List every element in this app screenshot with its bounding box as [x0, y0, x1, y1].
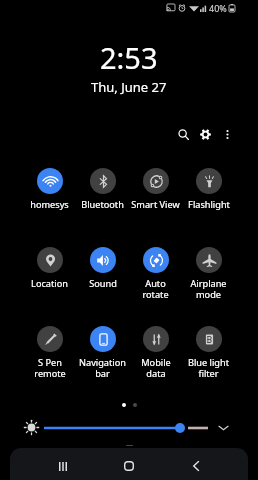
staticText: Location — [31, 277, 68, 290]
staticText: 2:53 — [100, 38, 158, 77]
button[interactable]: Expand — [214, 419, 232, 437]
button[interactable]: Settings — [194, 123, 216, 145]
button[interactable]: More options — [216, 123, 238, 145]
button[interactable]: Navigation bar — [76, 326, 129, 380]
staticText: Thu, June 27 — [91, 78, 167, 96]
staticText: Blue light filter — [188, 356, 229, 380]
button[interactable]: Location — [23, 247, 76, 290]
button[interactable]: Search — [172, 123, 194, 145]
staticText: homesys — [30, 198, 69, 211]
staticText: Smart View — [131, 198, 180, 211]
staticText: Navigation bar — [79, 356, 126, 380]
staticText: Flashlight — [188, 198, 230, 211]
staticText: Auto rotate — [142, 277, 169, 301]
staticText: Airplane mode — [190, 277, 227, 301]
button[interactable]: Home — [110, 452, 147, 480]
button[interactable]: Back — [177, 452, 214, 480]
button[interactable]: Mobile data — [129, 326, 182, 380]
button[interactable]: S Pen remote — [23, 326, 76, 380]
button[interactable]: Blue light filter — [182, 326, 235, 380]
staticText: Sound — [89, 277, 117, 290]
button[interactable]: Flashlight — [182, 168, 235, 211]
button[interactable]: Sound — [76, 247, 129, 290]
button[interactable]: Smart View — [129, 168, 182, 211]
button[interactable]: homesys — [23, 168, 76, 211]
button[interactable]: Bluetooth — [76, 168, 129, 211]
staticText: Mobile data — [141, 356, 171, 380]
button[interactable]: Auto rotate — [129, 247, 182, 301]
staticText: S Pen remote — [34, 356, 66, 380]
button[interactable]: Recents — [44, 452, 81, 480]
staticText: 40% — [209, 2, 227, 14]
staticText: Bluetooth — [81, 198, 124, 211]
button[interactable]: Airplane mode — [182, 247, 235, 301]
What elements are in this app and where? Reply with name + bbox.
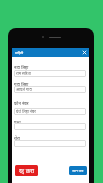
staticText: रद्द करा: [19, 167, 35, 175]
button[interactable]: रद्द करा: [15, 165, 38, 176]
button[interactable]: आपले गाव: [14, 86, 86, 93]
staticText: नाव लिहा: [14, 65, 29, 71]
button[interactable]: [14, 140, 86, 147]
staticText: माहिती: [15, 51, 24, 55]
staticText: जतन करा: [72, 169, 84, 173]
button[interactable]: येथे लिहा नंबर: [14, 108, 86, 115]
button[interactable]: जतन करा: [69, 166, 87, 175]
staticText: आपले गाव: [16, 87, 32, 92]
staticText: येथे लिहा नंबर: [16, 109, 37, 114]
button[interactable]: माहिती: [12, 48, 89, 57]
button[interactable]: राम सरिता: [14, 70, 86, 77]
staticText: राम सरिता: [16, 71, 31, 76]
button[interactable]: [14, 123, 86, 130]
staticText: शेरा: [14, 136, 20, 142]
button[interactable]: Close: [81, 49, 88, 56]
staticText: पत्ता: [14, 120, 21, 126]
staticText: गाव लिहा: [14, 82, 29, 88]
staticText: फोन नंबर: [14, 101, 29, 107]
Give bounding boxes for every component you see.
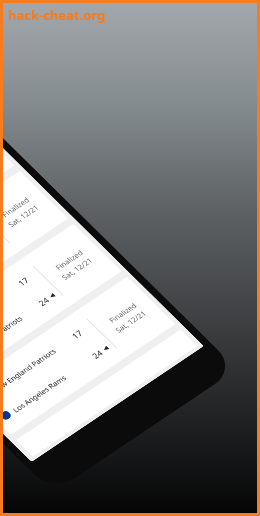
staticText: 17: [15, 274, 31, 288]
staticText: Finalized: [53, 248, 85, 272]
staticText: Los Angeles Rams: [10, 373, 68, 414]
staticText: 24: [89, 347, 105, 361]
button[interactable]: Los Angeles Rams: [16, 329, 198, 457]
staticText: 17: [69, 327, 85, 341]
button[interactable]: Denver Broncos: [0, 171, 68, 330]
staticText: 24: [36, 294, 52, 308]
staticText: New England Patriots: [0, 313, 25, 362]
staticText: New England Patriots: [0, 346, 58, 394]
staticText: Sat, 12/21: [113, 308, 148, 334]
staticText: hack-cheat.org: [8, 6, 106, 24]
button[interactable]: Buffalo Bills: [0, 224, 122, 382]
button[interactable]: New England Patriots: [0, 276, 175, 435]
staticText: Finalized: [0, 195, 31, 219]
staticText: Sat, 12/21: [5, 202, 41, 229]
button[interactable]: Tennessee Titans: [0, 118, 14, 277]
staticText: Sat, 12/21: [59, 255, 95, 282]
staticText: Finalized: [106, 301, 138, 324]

◇ ◇ ◇ ◇

» **TRY IT**: Look through the data above. Each line containing the word "Airplane" needs to be copied.

» **OUTPUT FOR THIS EXERCISE**:
staticText: Airplane mode — [190, 277, 227, 301]
button[interactable]: Airplane mode — [182, 247, 235, 301]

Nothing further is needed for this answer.